Was bedeutet das? Das bedeutet, dass Gott uns nahe gekommen ist, der unsichtbare Gott, in sichtbarer Weise. Es gibt eine Weise, die Gott sichtbar in der Welt der Erscheinungen zeigt, nicht seine Gottheit selbst, die unsichtbar ist und bleibt, aber sein Ich ist da. Wenn ich diesen Leib sehe, kann ich sagen: Das ist ein Leib, der einem göttlichen Ich gehört. Wenn ich diese Seele spüre, kann ich sagen: Das gehört einem göttlichen Ich.
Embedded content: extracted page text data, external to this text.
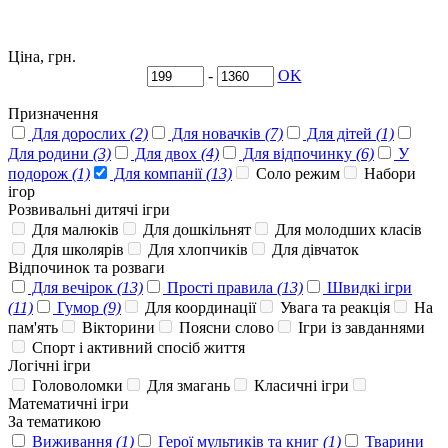
Ціна, грн.
-
OK
Призначення
Для дорослих
(2)
Для новачків
(7)
Для дітей
(1)
Для родини
(3)
Для двох
(4)
Для відпочинку
(6)
У
подорож
(1)
Для компанії
(13)
Соло режим
Набори
ігор
Розвивальні дитячі ігри
Для малюків
Для дошкільнят
Для молодших класів
Для школярів
Для хлопчиків
Для дівчаток
Відпочинок та розваги
Для вечірок
(13)
Прості правила
(13)
Швидкі ігри
(11)
Гумор
(9)
Для координації
Увага та реакція
На
пам'ять
Вікторини
Поясни слово
Ігри із завданнями
Спорт і активний спосіб життя
Логічні ігри
Головоломки
Для змагань
Класичні ігри
Математичні ігри
За тематикою
Виживання
(1)
Герої мультиків та книг
(1)
Тварини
Wenn diese Augen mich ansehen, ist es das Auge Gottes; wenn diese Hände mich anrühren, sind es die Hände Gottes. So nahe ist uns Gott gekommen, persönlich nahe in einer sichtbaren Erscheinung. Daraus folgt für unser religiöses Leben: Es ist auf den Gottmenschen Jesus Christus gegründet. Dieser Anschluss an Christus ist nicht bloß ein äußerlicher, er muss ein innerlicher, persönlicher sein, eine Hingegebenheit an ihn; er muss Glaube und Liebe sein. Wir können an Jesus glauben und ihn lieben, wie man an einen Menschen glaubt und ihn liebt, und dieser Glaube und diese Liebe zu Christus ist der Glaube und die Liebe an und zu Gott.

An Jesus Christus glauben. Es ist nur möglich, an einen Menschen zu glauben, wenn in ihm die Qualität eines vollkommenen Menschen ist, zu dem wir aufschauen. Einem solchen unterwerfen wir uns im Geiste. Das ist Glaube. Wo in der Welt ein Glaube lebt, ist es die Unterwerfung in Ehrfurcht und Liebe. Indem wir an diesen guten, liebenswürdigen Menschen Jesus glauben, glauben wir an Gott. Da ist es eine absolute Unmöglichkeit, anzustoßen, erdrückt zu werden, getäuscht zu werden. Wenn er sagt: „Nehmet hin und esset, das ist mein Leib“, so ist es leicht, ihm das zu glauben, weil er es sagt. Man kann da nicht in Konflikt mit der Wirklichkeit kommen. Das kann so unbegreiflich sein, wie es will, darauf kommt es beim Glauben an Christus nicht an. Wir können an ihn glauben, an seine Erscheinung, an das schwache Kind in der Krippe, an seine kreuztragende Gestalt, an seine Kirche, an seine Schwächen, seine Rückschläge, an seinen Sieg, an seinen Triumph, auch wenn wir nichts davon sehen. Wir können ihm sagen: Ich glaube an dich, auch in der Gestalt eines Verachteten, eines Gekreuzigten; ich glaube, auch wenn du mir in tiefer Schmach, mit durchbohrtem Herzen begegnest. Ich glaube an dich, weil du es bist – es ist der Glaube an Gott selbst. In ihm wohnt die ganze Fülle der Gottheit wesenhaft (Kol 2,8). Dass Jesus, der Zimmermann von Nazareth, sich Gott gleichstelle, warfen ihm seine Feinde vor. Er ließ diesen Vorwurf auf sich beruhen; es war der gerechteste, der ihm je gemacht wurde. Wer fortan von Christus redet, ohne seine Gottheit und Wesenheit mit dem Vater zu bekennen, hat um Christus herumgeredet. Entweder keinen Christus oder den apostolischen! Und der apostolische Christus ist der Übermann der Sünde, des Todes und der Hölle.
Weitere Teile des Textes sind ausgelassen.